Proteostasis is a dynamic network integrating protein biogenesis, folding, trafficking, and degradation to build a functional proteome. Disrupted proteostasis resulting the accumulation and aggregation of aberrant proteins in neurons is a hallmark of neurodegenerative diseases. This project’s overall goal is to uncover molecular mechanisms that maintain proteostasis and protect against neurodegeneration, by taking a fresh look at these processes through the lens of Ribosome-associated Quality Control (RQC), a fundamental translational surveillance mechanism whose defect causes neurodegeneration. RQC targets incomplete proteins produced by stalled ribosomes for proteolysis through two pathways mediated by factors associated with the large (60S) subunit: the E3 ubiquitin ligase, Listerin/Ltn1, and NEMF, which tags the nascent-chains with polyAla-tails that act as degrons sensed by other E3 ligases.
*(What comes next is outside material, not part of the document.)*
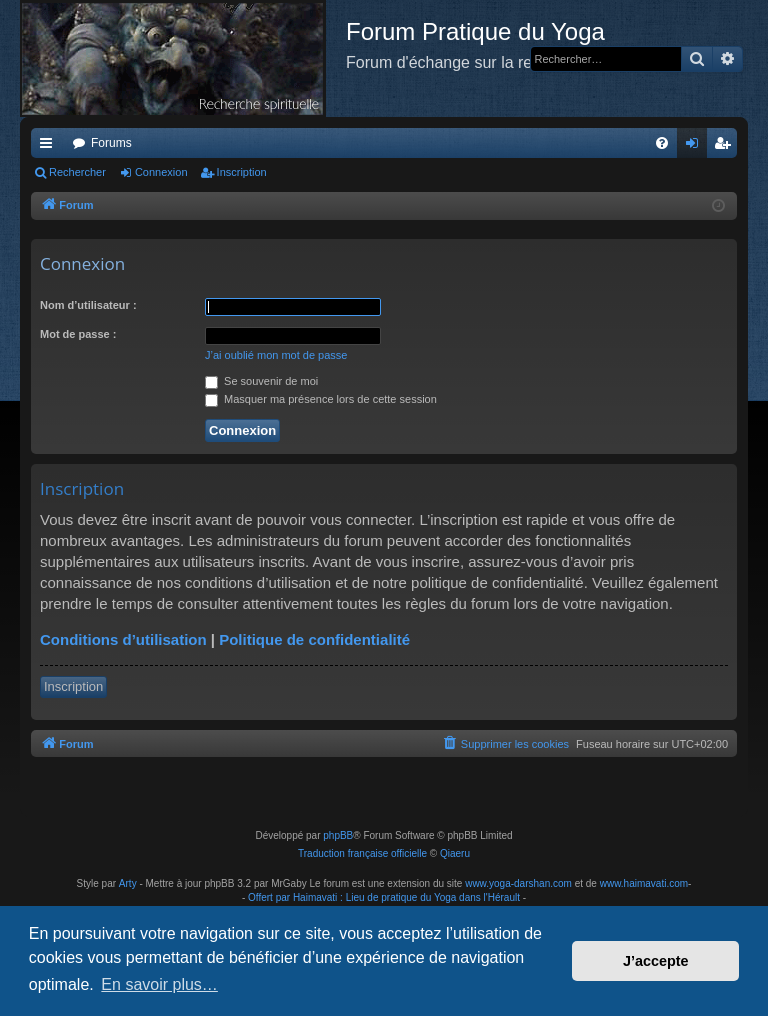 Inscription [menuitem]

Our preliminary data uncover that Ala-tailing modifies neurodegeneration in Ltn1-mutant mice: while Ala-tailing provides initial protection against loss of Ltn1 function, Ala-tailed proteins that evade degradation eventually accumulate and aggregate, contributing to the disease. We will create mammalian cell models, develop methods to study endogenous RQC, and use state-of-the-art biochemical and functional approaches, to: elucidate how Ala-tailed protein accumulation contributes to cellular dysfunction and toxicity (Aim 1), investigate the role of RQC in proteostasis dysfunction and cytotoxicity caused by disease-associated gene mutations (Aim 2), and uncover novel factors that sense ribosomal stalling (Aim 3). The results will lay the foundation for understanding how defects in RQC cause neuronal dysfunction, whether RQC plays a broader role in human disease, and why neurons are especially susceptible to RQC defects. These insights will provide critical molecular understanding of proteostasis and disease, which is essential for developing new target-based therapies.